Data provided Start Marker
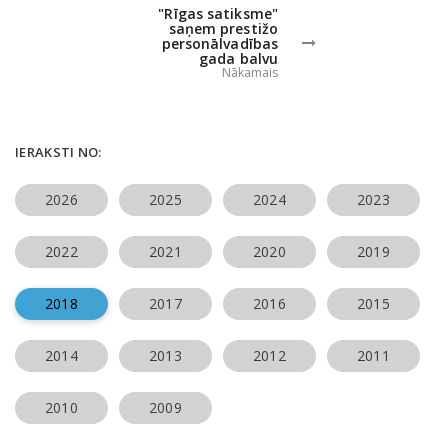
"Rīgas satiksme"
saņem prestižo
personālvadības
gada balvu
Nākamais
IERAKSTI NO:
2026
2025
2024
2023
2022
2021
2020
2019
2018
2017
2016
2015
2014
2013
2012
2011
2010
2009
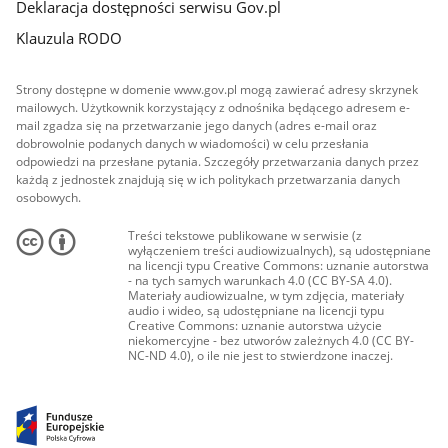
Deklaracja dostępności serwisu Gov.pl
Klauzula RODO
Strony dostępne w domenie www.gov.pl mogą zawierać adresy skrzynek
mailowych. Użytkownik korzystający z odnośnika będącego adresem e-
mail zgadza się na przetwarzanie jego danych (adres e-mail oraz
dobrowolnie podanych danych w wiadomości) w celu przesłania
odpowiedzi na przesłane pytania. Szczegóły przetwarzania danych przez
każdą z jednostek znajdują się w ich politykach przetwarzania danych
osobowych.
Treści tekstowe publikowane w serwisie (z
wyłączeniem treści audiowizualnych), są udostępniane
na licencji typu Creative Commons: uznanie autorstwa
- na tych samych warunkach 4.0 (CC BY-SA 4.0).
Materiały audiowizualne, w tym zdjęcia, materiały
audio i wideo, są udostępniane na licencji typu
Creative Commons: uznanie autorstwa użycie
niekomercyjne - bez utworów zależnych 4.0 (CC BY-
NC-ND 4.0), o ile nie jest to stwierdzone inaczej.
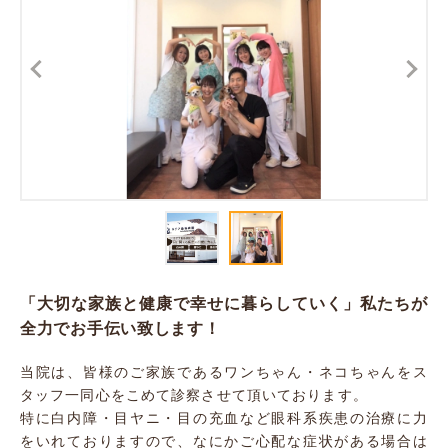
「大切な家族と健康で幸せに暮らしていく」私たちが
全力でお手伝い致します！
当院は、皆様のご家族であるワンちゃん・ネコちゃんをス
タッフ一同心をこめて診察させて頂いております。
特に白内障・目ヤニ・目の充血など眼科系疾患の治療に力
をいれておりますので、なにかご心配な症状がある場合は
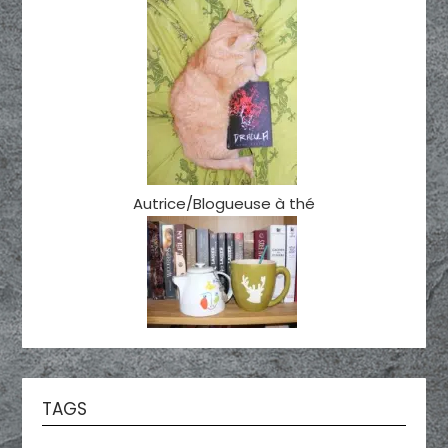
Autrice/Blogueuse à thé
TAGS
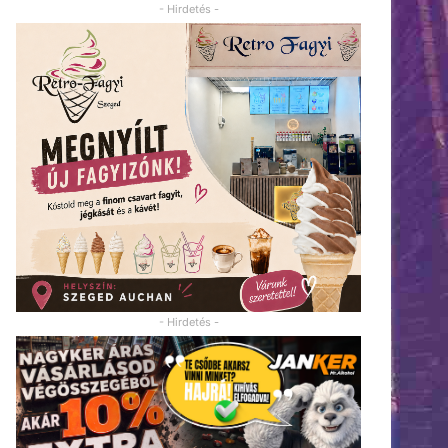
- Hirdetés -
- Hirdetés -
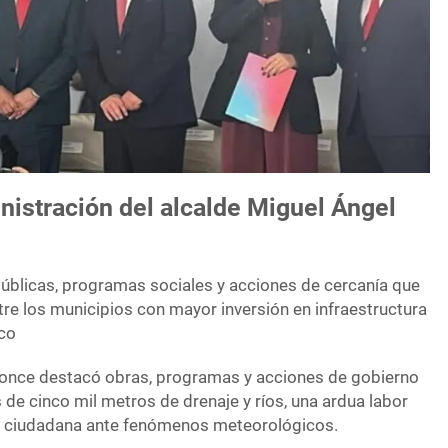
nistración del alcalde Miguel Ángel
públicas, programas sociales y acciones de cercanía que
re los municipios con mayor inversión en infraestructura
ico
Ponce destacó obras, programas y acciones de gobierno
de cinco mil metros de drenaje y ríos, una ardua labor
n ciudadana ante fenómenos meteorológicos.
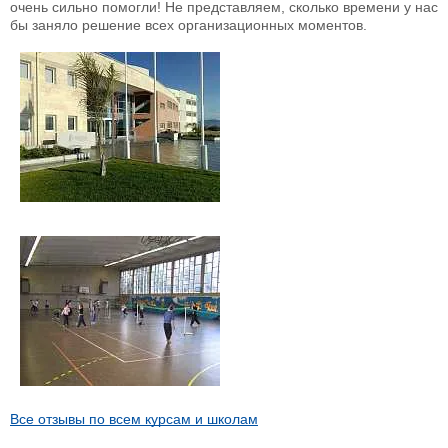
очень сильно помогли! Не представляем, сколько времени у нас
бы заняло решение всех организационных моментов.
Все отзывы по всем курсам и школам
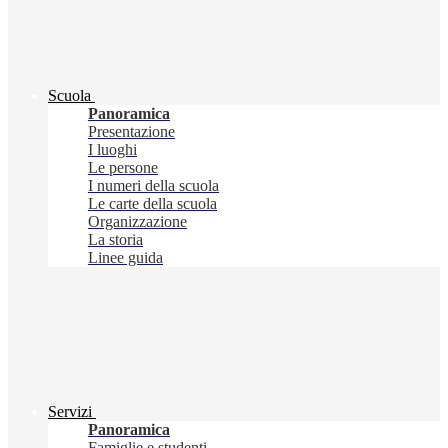
Scuola
Panoramica
Presentazione
I luoghi
Le persone
I numeri della scuola
Le carte della scuola
Organizzazione
La storia
Linee guida
Servizi
Panoramica
Famiglie e studenti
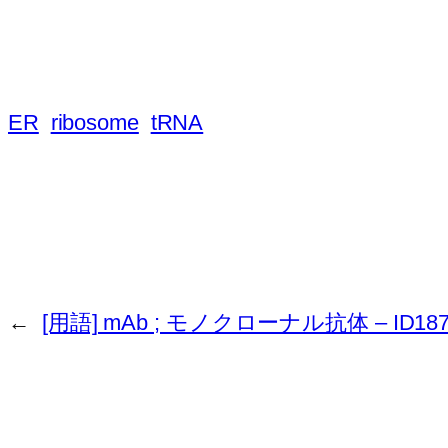
ER
ribosome
tRNA
←
[用語] mAb ; モノクローナル抗体 – ID187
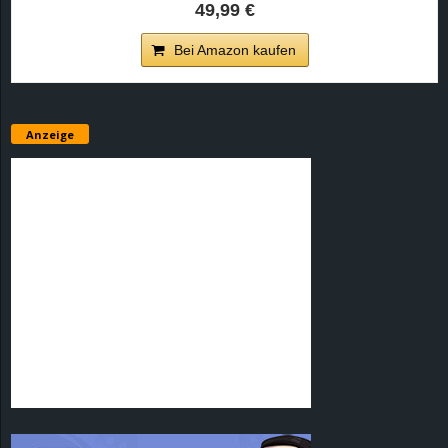
49,99 €
Bei Amazon kaufen
Anzeige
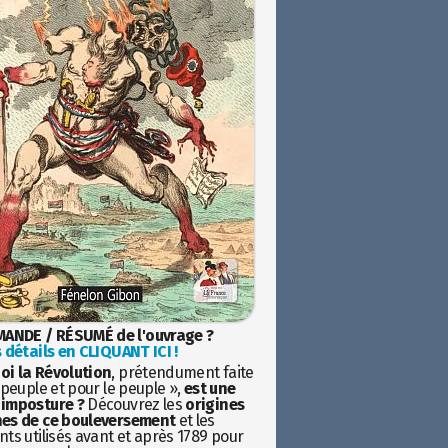
ANDE / RÉSUMÉ de l'ouvrage ?
 détails en CLIQUANT ICI !
oi la Révolution
, prétendument faite
 peuple et pour le peuple »,
est une
imposture ?
Découvrez les
origines
es de ce bouleversement
et les
ts utilisés avant et après 1789 pour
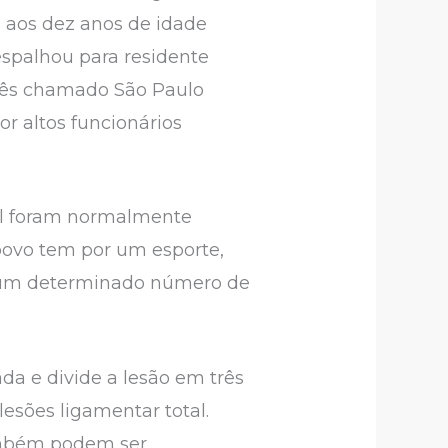
u aos dez anos de idade
espalhou para residente
nglês chamado São Paulo
r altos funcionários
bol foram normalmente
povo tem por um esporte,
e um determinado número de
da e divide a lesão em três
lesões ligamentar total.
também podem ser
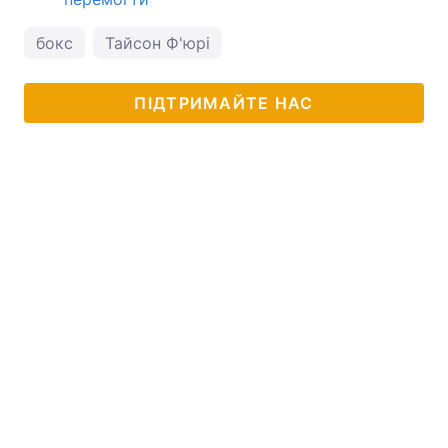
бокс
Тайсон Ф'юрі
ПІДТРИМАЙТЕ НАС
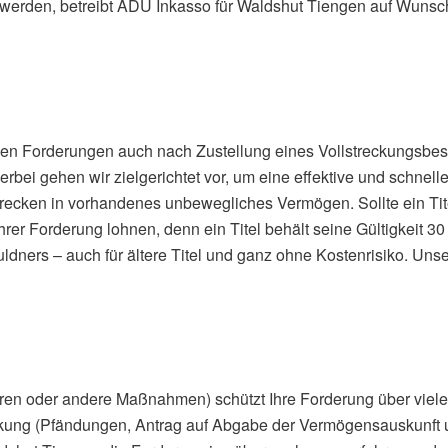
 werden, betreibt ADU Inkasso für Waldshut Tiengen auf Wunsch 
iben Forderungen auch nach Zustellung eines Vollstreckungsbes
bei gehen wir zielgerichtet vor, um eine effektive und schnell
strecken in vorhandenes unbewegliches Vermögen. Sollte ein Tit
hrer Forderung lohnen, denn ein Titel behält seine Gültigkeit 
ers – auch für ältere Titel und ganz ohne Kostenrisiko. Unse
ahren oder andere Maßnahmen) schützt Ihre Forderung über viele
ckung (Pfändungen, Antrag auf Abgabe der Vermögensauskunft u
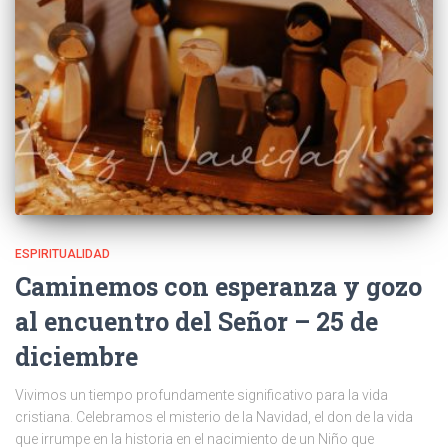
ESPIRITUALIDAD
Caminemos con esperanza y gozo
al encuentro del Señor – 25 de
diciembre
Vivimos un tiempo profundamente significativo para la vida
cristiana. Celebramos el misterio de la Navidad, el don de la vida
que irrumpe en la historia en el nacimiento de un Niño que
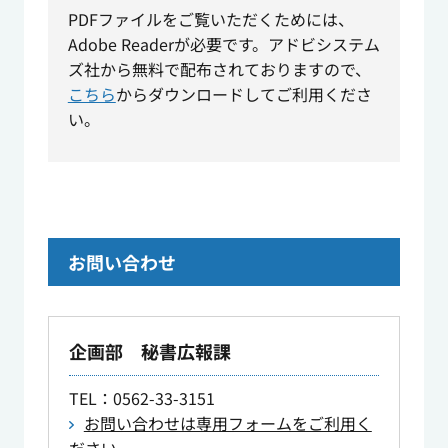
PDFファイルをご覧いただくためには、
Adobe Readerが必要です。アドビシステム
ズ社から無料で配布されておりますので、
こちら
からダウンロードしてご利用くださ
い。
お問い合わせ
企画部 秘書広報課
TEL
：0562-33-3151
お問い合わせは専用フォームをご利用く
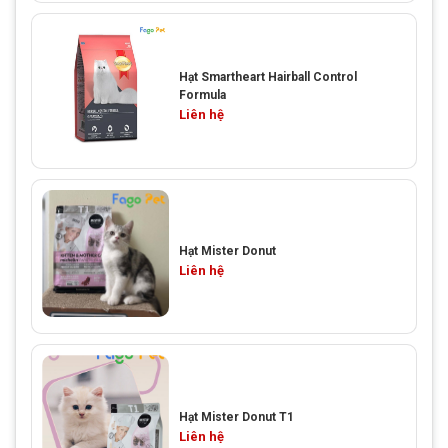
Hạt Smartheart Hairball Control
Formula
Liên hệ
Hạt Mister Donut
Liên hệ
Hạt Mister Donut T1
Liên hệ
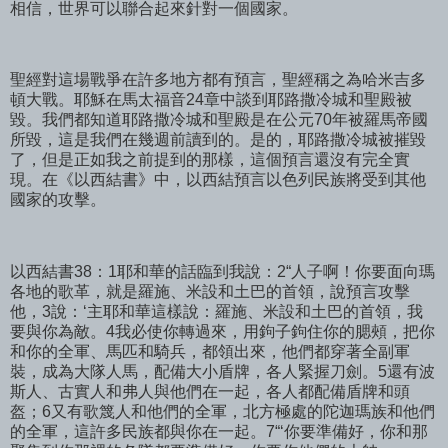
相信，世界可以聯合起來針對一個國家。
聖經對這場戰爭在許多地方都有預言，聖經稱之為哈米吉多
頓大戰。耶穌在馬太福音24章中談到耶路撒冷城和聖殿被
毀。我們都知道耶路撒冷城和聖殿是在公元70年被羅馬帝國
所毀，這是我們在幾週前讀到的。是的，耶路撒冷城被摧毀
了，但是正如我之前提到的那樣，這個預言還沒有完全實
現。在《以西結書》中，以西結預言以色列民族將受到其他
國家的攻擊。
以西結書38：1耶和華的話臨到我說：2“人子啊！你要面向瑪
各地的歌革，就是羅施、米設和土巴的首領，說預言攻擊
他，3說：‘主耶和華這樣說：羅施、米設和土巴的首領，我
要與你為敵。4我必使你轉過來，用鉤子鉤住你的腮頰，把你
和你的全軍、馬匹和騎兵，都領出來，他們都穿著全副軍
裝，成為大隊人馬，配備大小盾牌，各人緊握刀劍。5還有波
斯人、古實人和弗人與他們在一起，各人都配備盾牌和頭
盔；6又有歌篾人和他們的全軍，北方極處的陀迦瑪族和他們
的全軍，這許多民族都與你在一起。7“‘你要準備好，你和那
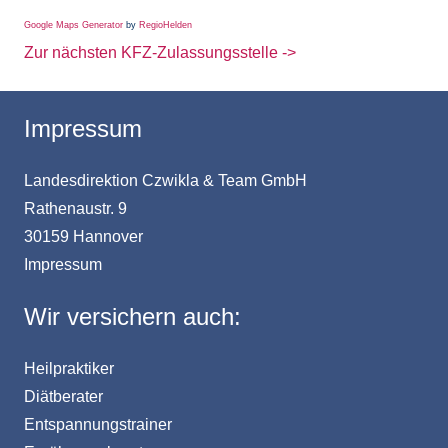
Google Maps Generator
by
RegioHelden
Zur nächsten KFZ-Zulassungsstelle ->
Impressum
Landesdirektion Czwikla & Team GmbH
Rathenaustr. 9
30159 Hannover
Impressum
Wir versichern auch:
Heilpraktiker
Diätberater
Entspannungstrainer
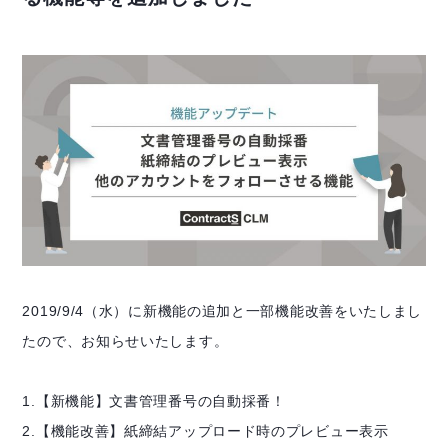
2019/9/4（水）に新機能の追加と一部機能改善をいたしまし
たので、お知らせいたします。
1.【新機能】文書管理番号の自動採番！
2.【機能改善】紙締結アップロード時のプレビュー表示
Data provided End Marker
> [Exercise instructions]:
Give again exactly, and only, the lines above starting at the one with "re los municipios" and ending at the one with "n ciudadana ante fenómenos meteorológicos.".

> [Reply to the exercise]:
re los municipios con mayor inversión en infraestructura
ico
Ponce destacó obras, programas y acciones de gobierno
de cinco mil metros de drenaje y ríos, una ardua labor
n ciudadana ante fenómenos meteorológicos.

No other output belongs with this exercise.